## Exercise instructions
Begin at the line containing "<instances>...</instances> (empty list" and restate it and each line after it exactly, up to and including the last line below. Leave pictures out.

(Dataset extract begins)

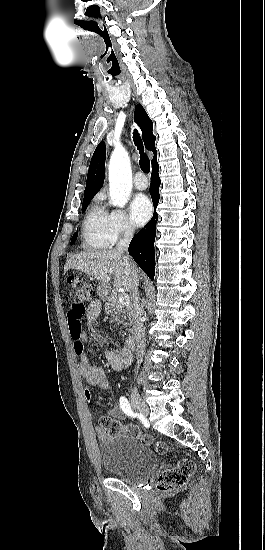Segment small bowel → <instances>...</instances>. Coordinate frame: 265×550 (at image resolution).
I'll list each match as a JSON object with an SVG mask.
<instances>
[{
    "label": "small bowel",
    "mask_w": 265,
    "mask_h": 550,
    "mask_svg": "<svg viewBox=\"0 0 265 550\" xmlns=\"http://www.w3.org/2000/svg\"><path fill=\"white\" fill-rule=\"evenodd\" d=\"M100 312L101 302L99 300H93L87 307V321L89 323H93L94 321H96ZM74 322L76 325H80V330L73 329L75 335L72 334L70 328L71 335L73 339H75L74 353L80 358L79 371L87 382L88 389H86V396L87 398H90L89 388L98 387L100 389H108L110 383L103 366L99 364H94L90 355L86 352L89 344V337L88 334L82 329L81 320L74 319ZM91 336L99 344L106 343V339L95 330H92ZM105 357L111 367L114 370L118 371L125 369L130 364L132 359L131 354L125 350L118 352L109 349L105 352ZM108 415L113 418L123 419L124 411L122 410L120 405H113L109 409ZM97 434L101 438L105 437V434L100 430H97Z\"/></svg>",
    "instance_id": "c3829d8e"
}]
</instances>
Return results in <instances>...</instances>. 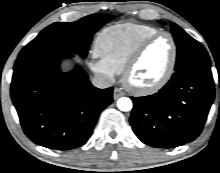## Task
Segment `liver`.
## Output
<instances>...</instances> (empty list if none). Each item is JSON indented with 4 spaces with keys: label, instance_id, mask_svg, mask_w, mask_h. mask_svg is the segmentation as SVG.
<instances>
[{
    "label": "liver",
    "instance_id": "liver-1",
    "mask_svg": "<svg viewBox=\"0 0 220 173\" xmlns=\"http://www.w3.org/2000/svg\"><path fill=\"white\" fill-rule=\"evenodd\" d=\"M62 69H63L64 72H66V71H69V70H70V67L63 66Z\"/></svg>",
    "mask_w": 220,
    "mask_h": 173
}]
</instances>
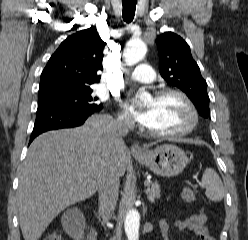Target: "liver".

(Dataset extract ends)

## Written solution
<instances>...</instances> (empty list if none). Each item is JSON indented with 4 spaces with keys: label, instance_id, mask_svg, mask_w, mask_h. mask_svg is the segmentation as SVG.
<instances>
[{
    "label": "liver",
    "instance_id": "liver-1",
    "mask_svg": "<svg viewBox=\"0 0 220 173\" xmlns=\"http://www.w3.org/2000/svg\"><path fill=\"white\" fill-rule=\"evenodd\" d=\"M62 69H63L64 72H66V71H69V70H70V67L63 66Z\"/></svg>",
    "mask_w": 220,
    "mask_h": 173
}]
</instances>
Target: "liver".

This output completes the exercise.